En el contexto actual de la economía mexicana, la situación de las amas de casa se ha vuelto alarmante. “Con estos precios, vamos de susto en susto cuando venimos al mercado”, expresa Alondra, quien refleja el sentir de millones al mencionar cómo cocinar platillos como papas a la francesa, tortas de papa o puré se ha convertido en un lujo. Este incremento no es menor: el precio de la papa se ha disparado más de un 50% en las últimas semanas, acentuando la presión económica que enfrentan los hogares.
Las cifras son contundentes. En la primera quincena de mayo de 2026, el Instituto Nacional de Estadística y Geografía (Inegi) reportó un aumento del 56.5% en el precio de la papa, marcando el incremento más significativo en ocho años. Este tubérculo, esencial en la cocina mexicana y uno de los ingredientes más utilizados, se suma a la lista de productos que están impactando en los bolsillos de la población, junto con el jitomate y el chile poblano.
Desde febrero, los precios han comenzado a registrar alzas considerables, pero lo acontecido en la segunda mitad de abril resultó particularmente alarmante, ya que por primera vez desde 2018 se habló de un aumento anual de más del 50%. Las proyecciones no son alentadoras; comerciantes han advertido que el precio del kilo de papa de primera calidad ha alcanzado un nivel histórico, vendiéndose en la central de abastos a alrededor de 38 pesos por kilo, y se prevé que no disminuirá en las próximas semanas.

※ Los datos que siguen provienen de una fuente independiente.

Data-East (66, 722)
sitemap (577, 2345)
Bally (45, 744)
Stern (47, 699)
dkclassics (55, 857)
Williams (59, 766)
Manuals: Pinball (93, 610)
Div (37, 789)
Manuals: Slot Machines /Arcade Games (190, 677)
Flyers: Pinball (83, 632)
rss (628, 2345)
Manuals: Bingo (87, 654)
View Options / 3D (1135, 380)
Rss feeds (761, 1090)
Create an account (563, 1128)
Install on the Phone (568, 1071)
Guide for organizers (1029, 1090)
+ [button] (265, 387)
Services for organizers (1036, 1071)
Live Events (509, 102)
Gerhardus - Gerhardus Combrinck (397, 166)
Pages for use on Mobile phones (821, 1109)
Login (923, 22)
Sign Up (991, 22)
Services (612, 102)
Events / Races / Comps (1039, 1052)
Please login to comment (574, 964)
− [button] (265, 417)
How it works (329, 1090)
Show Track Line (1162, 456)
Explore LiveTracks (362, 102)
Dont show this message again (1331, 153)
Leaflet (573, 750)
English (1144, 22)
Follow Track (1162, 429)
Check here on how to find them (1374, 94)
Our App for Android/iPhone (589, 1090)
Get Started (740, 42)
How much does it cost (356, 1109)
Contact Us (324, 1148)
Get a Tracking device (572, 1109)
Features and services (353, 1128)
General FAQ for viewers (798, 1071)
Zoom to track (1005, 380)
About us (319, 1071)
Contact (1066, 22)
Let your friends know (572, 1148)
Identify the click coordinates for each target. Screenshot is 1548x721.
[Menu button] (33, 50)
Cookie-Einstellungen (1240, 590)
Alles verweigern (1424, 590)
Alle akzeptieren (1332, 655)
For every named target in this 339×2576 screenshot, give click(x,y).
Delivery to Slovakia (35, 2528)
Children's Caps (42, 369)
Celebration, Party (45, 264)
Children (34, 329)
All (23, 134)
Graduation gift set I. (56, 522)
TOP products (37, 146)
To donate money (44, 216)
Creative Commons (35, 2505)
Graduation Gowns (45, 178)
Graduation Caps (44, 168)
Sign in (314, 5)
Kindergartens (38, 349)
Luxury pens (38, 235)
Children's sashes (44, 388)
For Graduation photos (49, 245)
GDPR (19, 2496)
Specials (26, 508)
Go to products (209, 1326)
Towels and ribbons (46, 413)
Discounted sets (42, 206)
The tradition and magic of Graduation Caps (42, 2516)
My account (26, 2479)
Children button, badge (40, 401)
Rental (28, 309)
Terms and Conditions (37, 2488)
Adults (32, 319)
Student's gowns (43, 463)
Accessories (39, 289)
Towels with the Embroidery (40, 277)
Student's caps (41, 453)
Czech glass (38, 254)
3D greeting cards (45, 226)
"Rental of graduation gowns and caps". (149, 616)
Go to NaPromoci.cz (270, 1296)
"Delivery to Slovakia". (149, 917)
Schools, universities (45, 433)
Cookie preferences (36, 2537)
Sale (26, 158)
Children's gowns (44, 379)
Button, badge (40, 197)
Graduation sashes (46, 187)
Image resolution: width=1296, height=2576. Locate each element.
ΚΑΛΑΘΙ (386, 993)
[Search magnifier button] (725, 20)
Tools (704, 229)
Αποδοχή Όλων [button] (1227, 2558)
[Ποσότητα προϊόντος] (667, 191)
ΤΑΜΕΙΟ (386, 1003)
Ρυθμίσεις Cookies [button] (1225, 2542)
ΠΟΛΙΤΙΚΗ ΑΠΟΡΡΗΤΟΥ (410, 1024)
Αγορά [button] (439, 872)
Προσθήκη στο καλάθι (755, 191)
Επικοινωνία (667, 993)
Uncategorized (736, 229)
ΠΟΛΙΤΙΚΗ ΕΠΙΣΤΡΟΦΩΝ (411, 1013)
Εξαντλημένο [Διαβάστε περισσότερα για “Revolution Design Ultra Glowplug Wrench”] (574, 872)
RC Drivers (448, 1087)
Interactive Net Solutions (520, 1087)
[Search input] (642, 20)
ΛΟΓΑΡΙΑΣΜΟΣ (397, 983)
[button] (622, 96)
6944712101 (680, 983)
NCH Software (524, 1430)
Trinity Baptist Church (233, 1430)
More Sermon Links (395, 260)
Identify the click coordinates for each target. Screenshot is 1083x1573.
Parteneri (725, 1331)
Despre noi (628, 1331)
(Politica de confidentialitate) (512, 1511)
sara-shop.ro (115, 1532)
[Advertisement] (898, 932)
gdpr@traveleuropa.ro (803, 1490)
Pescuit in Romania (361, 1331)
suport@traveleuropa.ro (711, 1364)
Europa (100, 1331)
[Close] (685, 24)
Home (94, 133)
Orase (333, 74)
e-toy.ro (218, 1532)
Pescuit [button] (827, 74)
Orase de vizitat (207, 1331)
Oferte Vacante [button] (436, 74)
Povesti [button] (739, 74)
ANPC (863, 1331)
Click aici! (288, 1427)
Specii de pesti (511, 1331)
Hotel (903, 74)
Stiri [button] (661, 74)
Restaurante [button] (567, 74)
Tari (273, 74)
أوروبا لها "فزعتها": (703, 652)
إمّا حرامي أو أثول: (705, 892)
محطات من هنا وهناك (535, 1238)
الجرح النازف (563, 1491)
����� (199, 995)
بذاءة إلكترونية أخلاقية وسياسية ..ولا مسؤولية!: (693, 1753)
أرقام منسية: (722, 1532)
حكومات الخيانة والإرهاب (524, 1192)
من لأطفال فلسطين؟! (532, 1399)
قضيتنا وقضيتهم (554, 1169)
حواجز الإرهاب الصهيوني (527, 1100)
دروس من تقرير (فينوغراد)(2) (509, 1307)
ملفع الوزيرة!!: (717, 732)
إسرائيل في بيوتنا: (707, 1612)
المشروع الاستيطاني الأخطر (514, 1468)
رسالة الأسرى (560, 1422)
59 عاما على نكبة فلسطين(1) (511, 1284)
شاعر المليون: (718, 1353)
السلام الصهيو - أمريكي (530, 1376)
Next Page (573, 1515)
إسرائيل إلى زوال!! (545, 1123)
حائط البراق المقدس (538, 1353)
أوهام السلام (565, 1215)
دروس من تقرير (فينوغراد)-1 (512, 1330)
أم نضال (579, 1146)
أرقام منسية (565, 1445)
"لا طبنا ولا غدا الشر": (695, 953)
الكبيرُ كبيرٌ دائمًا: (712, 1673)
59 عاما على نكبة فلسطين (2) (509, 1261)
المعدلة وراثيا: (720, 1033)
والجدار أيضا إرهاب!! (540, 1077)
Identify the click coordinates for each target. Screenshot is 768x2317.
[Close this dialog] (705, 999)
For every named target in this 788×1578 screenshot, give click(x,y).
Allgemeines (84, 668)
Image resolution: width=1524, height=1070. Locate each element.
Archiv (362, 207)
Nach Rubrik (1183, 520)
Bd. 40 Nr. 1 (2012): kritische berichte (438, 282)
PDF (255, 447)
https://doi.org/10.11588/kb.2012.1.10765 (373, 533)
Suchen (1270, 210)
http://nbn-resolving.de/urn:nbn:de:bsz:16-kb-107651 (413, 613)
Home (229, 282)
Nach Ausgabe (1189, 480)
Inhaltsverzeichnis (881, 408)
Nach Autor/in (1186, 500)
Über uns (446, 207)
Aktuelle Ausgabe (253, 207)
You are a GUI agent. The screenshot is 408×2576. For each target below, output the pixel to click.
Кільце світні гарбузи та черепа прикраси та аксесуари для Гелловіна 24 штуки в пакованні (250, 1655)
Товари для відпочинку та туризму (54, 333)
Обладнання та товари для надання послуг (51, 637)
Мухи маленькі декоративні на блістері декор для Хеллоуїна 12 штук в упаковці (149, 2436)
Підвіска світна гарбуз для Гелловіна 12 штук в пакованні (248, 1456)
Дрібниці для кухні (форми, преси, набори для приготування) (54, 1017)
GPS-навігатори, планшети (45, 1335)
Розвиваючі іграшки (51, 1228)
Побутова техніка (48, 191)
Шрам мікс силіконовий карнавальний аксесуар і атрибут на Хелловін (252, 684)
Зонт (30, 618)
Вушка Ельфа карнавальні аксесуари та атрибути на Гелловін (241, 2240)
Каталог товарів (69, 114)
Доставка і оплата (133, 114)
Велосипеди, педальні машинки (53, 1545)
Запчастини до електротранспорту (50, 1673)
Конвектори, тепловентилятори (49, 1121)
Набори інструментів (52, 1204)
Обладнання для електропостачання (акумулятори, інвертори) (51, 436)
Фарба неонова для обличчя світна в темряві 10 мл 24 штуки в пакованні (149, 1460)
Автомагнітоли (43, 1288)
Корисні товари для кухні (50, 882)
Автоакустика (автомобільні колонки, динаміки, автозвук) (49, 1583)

En mercados populares de la Ciudad de México, el costo varía entre 35 y 55 pesos, dependiendo de la calidad del producto. Alondra mencionó que hace tan solo dos semanas el kilo se compraba a 18 pesos, y ahora ha aumentado a 48 pesos. Según comerciantes, la escasez de papa perdurará al menos un mes, ya que la producción es limitada.
Gabriela Siller, economista en jefe del Banco Base, señala que el sector agrícola enfrenta múltiples desafíos que han contribuido a esta crisis de precios. La inseguridad, la falta de apoyos gubernamentales y las recientes huelgas han limitado la oferta de productos esenciales. En particular, el jitomate ha sufrido por un arancel del 17% impuesto por Estados Unidos a las importaciones, provocando que los precios en el mercado local se disparen.
En cuanto a los precios en supermercados, una visita a las plataformas de algunas de las principales cadenas revela que el kilo de papa blanca alfa puede llegar a costar hasta 63 pesos en Walmart, mientras que en Soriana se encuentra desde 44.80 hasta 49.90 pesos, dependiendo del tipo de papa. Chedraui y La Comer no se quedan atrás, con precios que oscilan entre 37 y 59.90 pesos.
La situación es crítica, y consumidores como Alondra continúan lidiando con un panorama cada vez más complicado. Sin duda, la realidad económica plasma un desafío que no solo afecta el bolsillo, sino también la calidad de vida de muchas familias mexicanas. La atención a este fenómeno es urgente, ya que se refleja en las mesas de aquellos que dependen de estos insumos básicos.